Design the Future of Eglinton held its second of three workshops seeking feedback on ways of transforming the avenue when a future light rail transit line (LRT) is completed.
Co-sponsored by Metrolinx and the City of Toronto, the event at the Noor Cultural Centre, 123 Wynford Dr., gave residents the chance to examine stop and infrastructure designs belonging to the eastern portion of the Eglinton-Scarborough Crosstown LRT.
That part of the Crosstown will travel largely at street level between Don Mills Road and Kennedy Station.
Like the first workshop in York on Feb. 19, residents were asked to contemplate in separate workshops how the avenue could accommodate future transit-oriented development to complement the Crosstown.

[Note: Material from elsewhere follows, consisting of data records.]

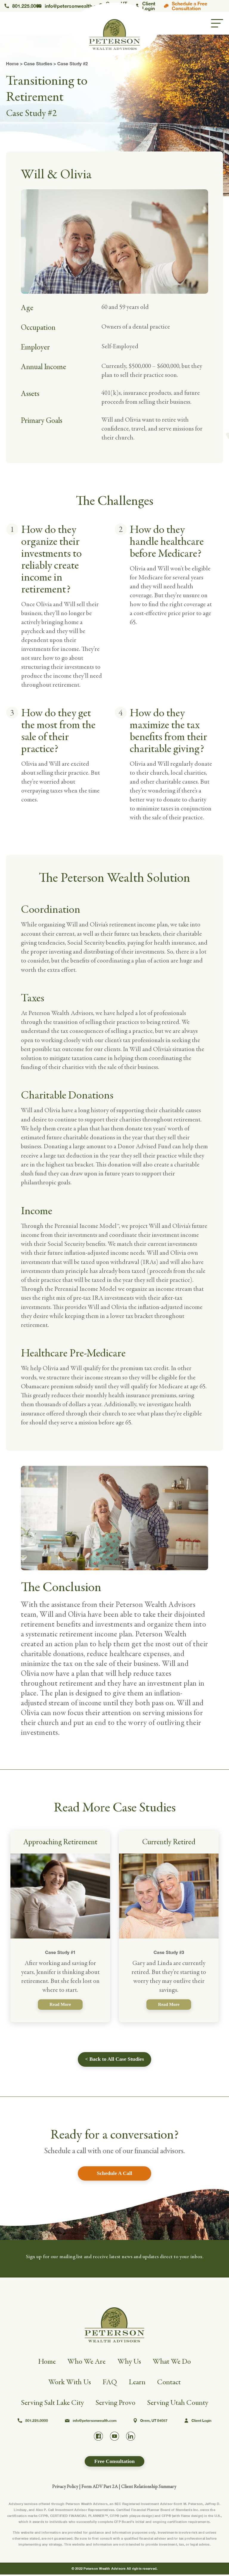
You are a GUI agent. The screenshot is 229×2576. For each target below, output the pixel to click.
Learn (137, 2383)
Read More (60, 2004)
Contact (170, 2383)
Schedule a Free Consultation (185, 6)
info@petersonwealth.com (68, 6)
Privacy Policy (65, 2488)
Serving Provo (115, 2404)
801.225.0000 (20, 6)
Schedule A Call (114, 2174)
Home (12, 63)
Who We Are (86, 2362)
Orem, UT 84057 (151, 2422)
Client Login (145, 6)
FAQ (110, 2383)
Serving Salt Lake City (50, 2404)
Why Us (130, 2362)
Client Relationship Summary (148, 2488)
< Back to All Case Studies (114, 2059)
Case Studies (38, 63)
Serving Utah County (179, 2404)
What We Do (174, 2362)
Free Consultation (114, 2463)
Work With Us (69, 2383)
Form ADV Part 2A (99, 2488)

Joan Davidson said she wanted to see less street parking at the intersection of Eglinton and Laird Drive through which the LRT will pass in a dedicated lane in the centre of street.
“There’s too much parking anyway,” said Davidson. “What about a bike lane?”
Ole Calderon suggested British style “subways”, as a way to provide underground access to the surface stop platforms without having to face traffic.
“You would avoid the issue of people darting across traffic when they’re getting on or off the vehicle,” said Calderon who grew up in Scarborough.
Spokesperson Jamie Robinson said Metrolinx, which is co-ordinating construction of the Crosstown, would look into the issue.
“We’ll look at various ways pedestrians can access the stops whether it’s through crosswalks or traffic lights to make it safer,” said Robinson.
He said the LRT will have a right-of-way against all traffic and will travel on separate traffic signals. Cars wanting to make left turns would be limited to major intersections only.
“The focus is on light rail transit,” said Robinson. “We don’t want to have it held up because of vehicular traffic.”
City spokesperson Stephen Schijns said the workshops were designed to show what was possible - and not - when it comes to redeveloping Eglinton.
“People are full of ideas,” said Schijns. “Amidst all the different constraints and trade-offs they’ve been very free and flexible with their notions.”